§ Aim of the exercise: From the line that contains "یک رپورتاژ کارآمد و جذاب نوشت؟" through the line that contains "آن باید در نظر", output every line of the listing below exactly and leave out all the rest.

- - - -

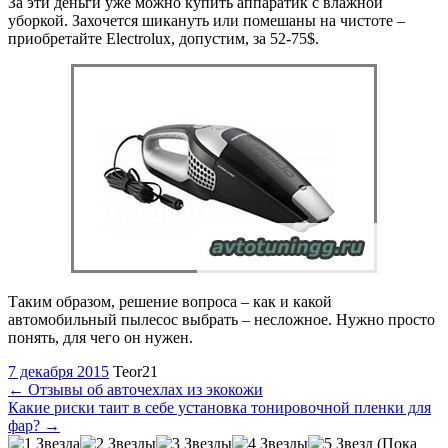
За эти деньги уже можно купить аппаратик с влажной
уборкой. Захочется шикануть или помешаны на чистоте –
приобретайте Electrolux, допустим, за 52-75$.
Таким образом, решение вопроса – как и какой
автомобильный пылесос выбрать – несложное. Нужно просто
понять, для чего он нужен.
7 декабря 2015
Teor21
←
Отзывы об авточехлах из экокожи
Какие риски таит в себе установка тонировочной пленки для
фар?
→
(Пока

- - - -

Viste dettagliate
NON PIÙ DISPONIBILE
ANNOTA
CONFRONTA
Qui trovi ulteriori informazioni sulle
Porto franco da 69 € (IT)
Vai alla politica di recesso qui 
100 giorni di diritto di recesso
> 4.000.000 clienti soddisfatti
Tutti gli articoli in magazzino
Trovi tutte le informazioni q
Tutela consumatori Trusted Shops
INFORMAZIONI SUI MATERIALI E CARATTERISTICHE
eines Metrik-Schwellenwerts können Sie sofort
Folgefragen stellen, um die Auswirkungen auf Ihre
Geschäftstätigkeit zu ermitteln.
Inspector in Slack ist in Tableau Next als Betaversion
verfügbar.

- - - -

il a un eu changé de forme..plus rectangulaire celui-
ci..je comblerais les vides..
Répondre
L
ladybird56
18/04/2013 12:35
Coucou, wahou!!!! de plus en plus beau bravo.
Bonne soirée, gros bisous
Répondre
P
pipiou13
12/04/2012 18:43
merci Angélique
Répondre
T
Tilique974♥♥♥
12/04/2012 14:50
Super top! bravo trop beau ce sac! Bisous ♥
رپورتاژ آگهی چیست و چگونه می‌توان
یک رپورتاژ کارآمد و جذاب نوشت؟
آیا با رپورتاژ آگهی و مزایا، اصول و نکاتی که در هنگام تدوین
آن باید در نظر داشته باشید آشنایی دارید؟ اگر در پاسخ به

- - - -

§ Answer space:
یک رپورتاژ کارآمد و جذاب نوشت؟
آیا با رپورتاژ آگهی و مزایا، اصول و نکاتی که در هنگام تدوین
آن باید در نظر داشته باشید آشنایی دارید؟ اگر در پاسخ به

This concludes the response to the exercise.